Understand Bayes Theorem (prior/likelihood/posterior/evidence)

Bayes Theorem is a very common and fundamental theorem used in Data mining and Machine learning. Its formula is pretty simple:

P(X|Y) = ( P(Y|X) * P(X) ) / P(Y), which is Posterior = ( Likelihood * Prior ) /  Evidence

So I was wondering why they are called correspondingly like that.

Let’s use an example to find out their meanings.

Example

Suppose we have 100 movies and 50 books.
There are 3 different movie types: Action, Sci-fi, Romance,
2 different book types: Sci-fi, Romance

20 of those 100 movies are Action.
30 are Sci-fi
50 are Romance.

15 of those 50 books are Sci-fi
35 are Romance

So given a unclassified object,

The probability that it's a movie is 100/150, 50/150 for book.
The probability that it's a Sci-fi type is 45/150, 20/150 for Action and 85/150 for Romance.
If we already know it's a movie, then the probability that it's an action movie is 20/100, 30/100 for Sci-fi and 50/100 for Romance.
If we already know it's a book, then that probability that it's an Sci-fi book is 15/50, 35/50 for Romance.

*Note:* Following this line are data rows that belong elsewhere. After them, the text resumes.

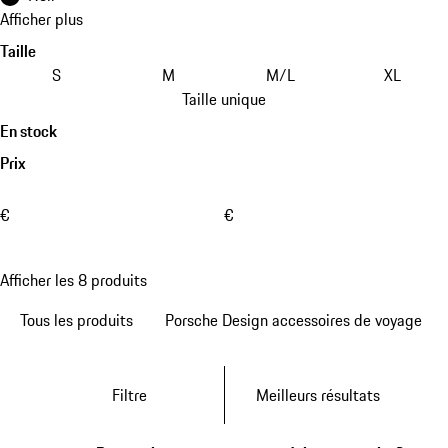
Afficher plus
Taille
S
M
M/L
XL
Taille unique
En stock
Prix
€
€
Afficher les 8 produits
Tous les produits
Porsche Design accessoires de voyage
Filtre
Meilleurs résultats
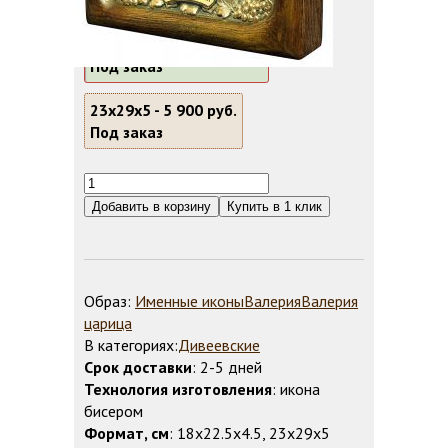
Формат, см:
18х22.5х4.5 -
4 900 руб.
Под заказ
23х29х5 -
5 900 руб.
Под заказ
Образ:
Именные иконы
Валерия
Валерия
царица
В категориях:
Дивеевские
Срок доставки
: 2-5 дней
Технология изготовления
: икона
бисером
Формат, см
: 18х22.5х4.5, 23х29х5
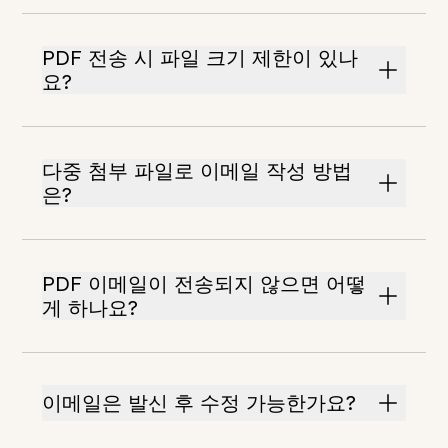
PDF 전송 시 파일 크기 제한이 있나
요?
다중 첨부 파일로 이메일 작성 방법
은?
PDF 이메일이 전송되지 않으면 어떻
게 하나요?
이메일은 발신 후 수정 가능한가요?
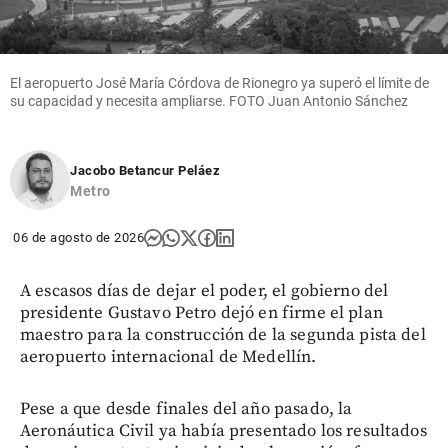
El aeropuerto José María Córdova de Rionegro ya superó el límite de
su capacidad y necesita ampliarse. FOTO Juan Antonio Sánchez
Jacobo Betancur Peláez
Metro
06 de agosto de 2026
A escasos días de dejar el poder, el gobierno del
presidente Gustavo Petro dejó en firme el plan
maestro para la construcción de la segunda pista del
aeropuerto internacional de Medellín.
Pese a que desde finales del año pasado, la
Aeronáutica Civil ya había presentado los resultados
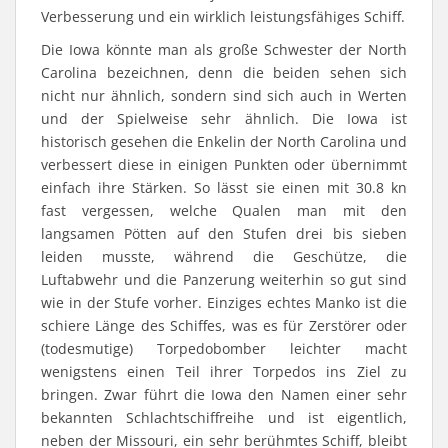
Verbesserung und ein wirklich leistungsfähiges Schiff.
Die Iowa könnte man als große Schwester der North
Carolina bezeichnen, denn die beiden sehen sich
nicht nur ähnlich, sondern sind sich auch in Werten
und der Spielweise sehr ähnlich. Die Iowa ist
historisch gesehen die Enkelin der North Carolina und
verbessert diese in einigen Punkten oder übernimmt
einfach ihre Stärken. So lässt sie einen mit 30.8 kn
fast vergessen, welche Qualen man mit den
langsamen Pötten auf den Stufen drei bis sieben
leiden musste, während die Geschütze, die
Luftabwehr und die Panzerung weiterhin so gut sind
wie in der Stufe vorher. Einziges echtes Manko ist die
schiere Länge des Schiffes, was es für Zerstörer oder
(todesmutige) Torpedobomber leichter macht
wenigstens einen Teil ihrer Torpedos ins Ziel zu
bringen. Zwar führt die Iowa den Namen einer sehr
bekannten Schlachtschiffreihe und ist eigentlich,
neben der Missouri, ein sehr berühmtes Schiff, bleibt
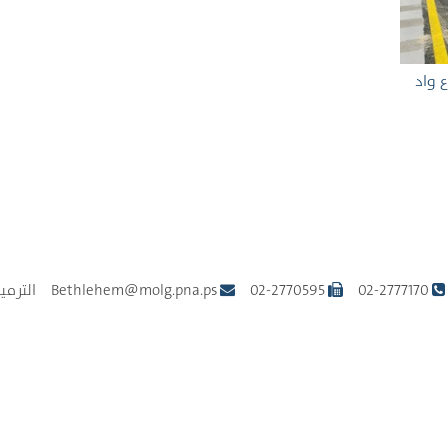
 واد
02-2777170
02-2770595
Bethlehem@molg.pna.ps الترميز البريدي:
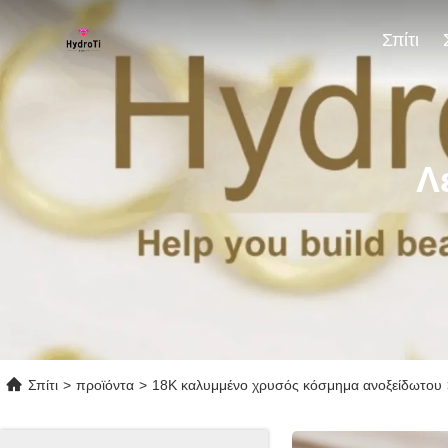
Σπίτι
Λ
Σπίτι
>
προϊόντα
>
18K καλυμμένο χρυσός κόσμημα ανοξείδωτου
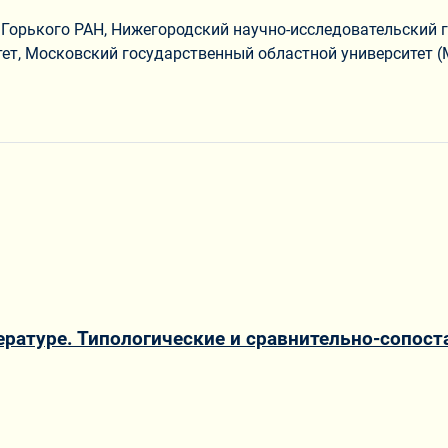
 Горького РАН, Нижегородский научно-исследовательский г
ет, Московский государственный областной университет (
тературе. Типологические и сравнительно-сопос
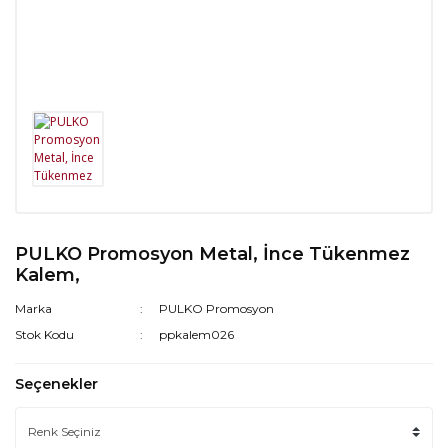
PULKO Promosyon Metal, İnce Tükenmez
Kalem,
Marka
PULKO Promosyon
Stok Kodu
ppkalem026
Seçenekler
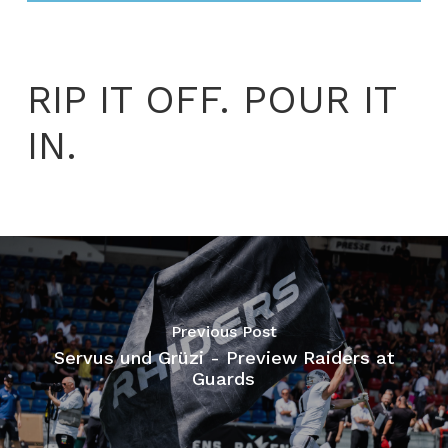
RIP IT OFF. POUR IT
IN.
Previous Post
Servus und Grüzi - Preview Raiders at
Guards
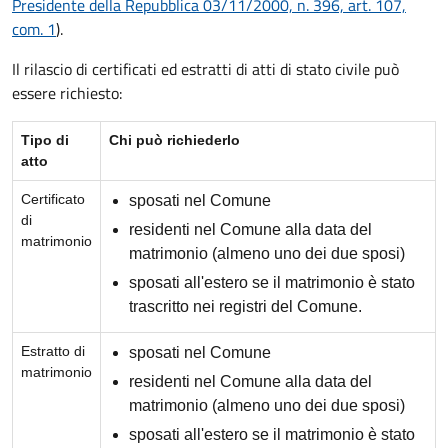
Presidente della Repubblica 03/11/2000, n. 396, art. 107,
com. 1
).
Il rilascio di certificati ed estratti di atti di stato civile può
essere richiesto:
Tipo di
Chi può richiederlo
atto
Certificato
sposati nel Comune
di
residenti nel Comune alla data del
matrimonio
matrimonio (almeno uno dei due sposi)
sposati all'estero se il matrimonio è stato
trascritto nei registri del Comune.
Estratto di
sposati nel Comune
matrimonio
residenti nel Comune alla data del
matrimonio (almeno uno dei due sposi)
sposati all'estero se il matrimonio è stato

Right now, we want to know that given an object which has type Sci-fi, what the probability is if it’s a movie?

Using Bayes theorem, we know that the formula is:

P(movie|Sci-fi) = P(Sci-fi| Movie) * P(Movie) / P(Sci-fi)

Here, P(movie|Sci-fi) is called Posterior,
P(Sci-fi|Movie) is Likelihood,
P(movie) is Prior,
P(Sci-fi) is Evidence.

Now let’s see why they are called like that.

Prior: Before we observe it’s a Sci-fi type, the object is completely unknown to us. Our goal is to find out the possibility that it’s a movie, we actually have the data prior(or before) our observation, which is the possibility that it’s a movie if it’s a completely unknown object: P(movie).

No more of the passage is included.